Pero la discusión no es sencilla y la decisión se presenta demasiado comprometida en términos de pérdida de clientes. En los últimos días, un banquero apuntaba la necesidad de que alguna entidad bancaria mostrase su valentía aplicando la medida, se puede decir que inevitable como afirma el consejero delegado de Banco Sabadell, Jaime Guardiola. De esta forma, las presentaciones de resultados que se esperan para la presente y próxima semana deberán encontrar una respuesta para clarificar cuándo y en qué condiciones piensan comenzar los bancos a cobrar a los particulares por los depósitos. Aunque parece estar claro que los costes deben ser trasladados a la clientela, no sucede lo mismo con el cuándo ni con el cuánto.

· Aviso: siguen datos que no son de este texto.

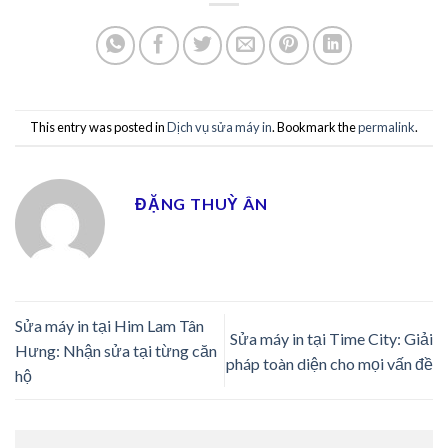
This entry was posted in
Dịch vụ sửa máy in
. Bookmark the
permalink
.
ĐẶNG THUỲ ÂN
Sửa máy in tại Him Lam Tân
Sửa máy in tại Time City: Giải
Hưng: Nhận sửa tại từng căn
pháp toàn diện cho mọi vấn đề
hộ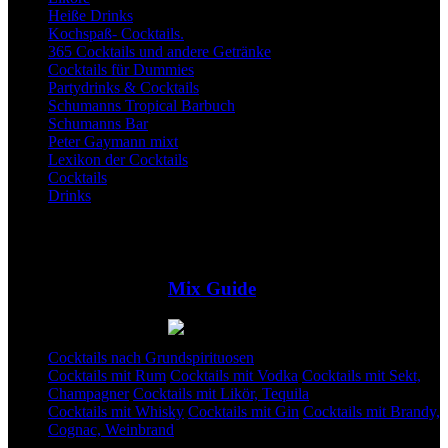
Heiße Drinks
Kochspaß- Cocktails.
365 Cocktails und andere Getränke
Cocktails für Dummies
Partydrinks & Cocktails
Schumanns Tropical Barbuch
Schumanns Bar
Peter Gaymann mixt
Lexikon der Cocktails
Cocktails
Drinks
Mix Guide
Cocktails nach Grundspirituosen
Cocktails mit Rum
Cocktails mit Vodka
Cocktails mit Sekt,
Champagner
Cocktails mit Likör, Tequila
Cocktails mit Whisky
Cocktails mit Gin
Cocktails mit Brandy,
Cognac, Weinbrand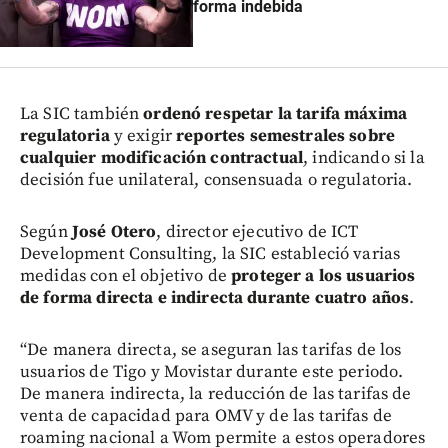
forma indebida
La SIC también
ordenó respetar la tarifa máxima
regulatoria
y exigir
reportes semestrales sobre
cualquier modificación contractual
, indicando si la
decisión fue unilateral, consensuada o regulatoria.
Según
José Otero
, director ejecutivo de ICT
Development Consulting, la SIC estableció varias
medidas con el objetivo de
proteger a los usuarios
de forma directa e indirecta durante cuatro años
.
“De manera directa, se aseguran las tarifas de los
usuarios de Tigo y Movistar durante este periodo.
De manera indirecta, la reducción de las tarifas de
venta de capacidad para OMV y de las tarifas de
roaming nacional a Wom permite a estos operadores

La pasada semana, Banco Sabadell, parece que la entidad por el momento más valiente en la aplicación del cobro a los depositantes de perfil institucional, apuntaba que el cobro a particulares llevará otra velocidad, más lenta, pero que seguramente irá entrando poco a poco. Pero no sólo es el Sabadell el que ha abierto el fuego en la vía para que la banca cobre por los depósitos a la clientela más financiera o corporativa. Bankia ya dejó claro que el cobro a particulares parecía una penalización mientras que podría justificarse el cobro a los grandes clientes de banca privada, algo que confirmó la entidad para los clientes institucionales de la banca privada.

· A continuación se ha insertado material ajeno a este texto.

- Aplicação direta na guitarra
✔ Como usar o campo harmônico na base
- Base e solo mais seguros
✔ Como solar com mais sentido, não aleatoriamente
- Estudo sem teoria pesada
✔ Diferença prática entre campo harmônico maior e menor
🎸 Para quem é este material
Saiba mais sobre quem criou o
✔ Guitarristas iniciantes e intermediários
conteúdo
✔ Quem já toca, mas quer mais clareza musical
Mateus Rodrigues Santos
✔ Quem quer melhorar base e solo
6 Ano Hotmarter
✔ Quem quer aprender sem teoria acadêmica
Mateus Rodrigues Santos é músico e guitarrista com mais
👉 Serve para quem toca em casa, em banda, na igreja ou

Otro de los temas que estará presente en la rendición pública de cuentas tiene que ver con la presión reforzada del BCE para que el sector apure las decisiones para cerrar operaciones corporativas, algo que es considerado en el sector casi como una coacción, habida cuenta de la prioridad que tienen otros problemas en la vida bancaria. Sin embargo, y como se ha encargado de explicar el vicepresidente del BCE, Luis de Guindos, el sector debe tener en cuenta que la consolidación en necesaria porque las entidades necesitan y necesitarán más capital en el futuro, algo que no pueden solucionar por la baja rentabilidad y cotización de los bancos, lo que les impide a la mayoría proponer una ampliación de capital. De ahí que la solución propuesta del De Guindos sea fusionarse.

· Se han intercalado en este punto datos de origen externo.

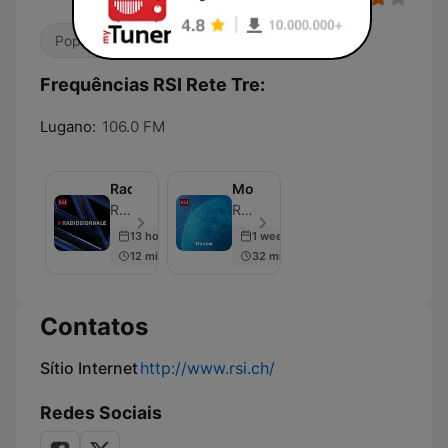
Pop / Top 40
Alternativo / Indie
Frequências RSI Rete Tre:
Lugano:
106.0 FM
Radiogiornale
Modem
RSI - Radiotelevisione svizzera - Episódio 119
RSI - Radiotelevisione svizzera - Episódio 100
13 hours ago
1 week ago
12 min
32 min
Contatos
Sítio Internet
http://www.rsi.ch/
Redes Sociais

Finalmente, la política estará presente en las presentaciones de resultados trimestrales. Los departamentos de comunicación ya han alertado a la dirección y cuentan con las respuestas precisas y la opinión institucional. En general, buenas palabras, buenos deseos al tiempo que preocupación por la prolongada ausencia de Gobierno estable que garantice la toma de las decisiones necesarias para evitar un enfriamiento de la economía. La actividad bancaria depende en el corto y medio plazo de un horizonte estable, de decisiones políticas que sirvan para crear empleo en los próximos meses. El sector bancario ha comenzado a ver cómo la inestabilidad política afecta a las cuentas, no percibe que pueda despejarse en los próximos meses, lo que no es óbice para que continúe en su política de ajuste de capacidad y se muestre en privado optimista sobre los resultados futuros, aunque ahora tendrán que hacer públicas sus impresiones.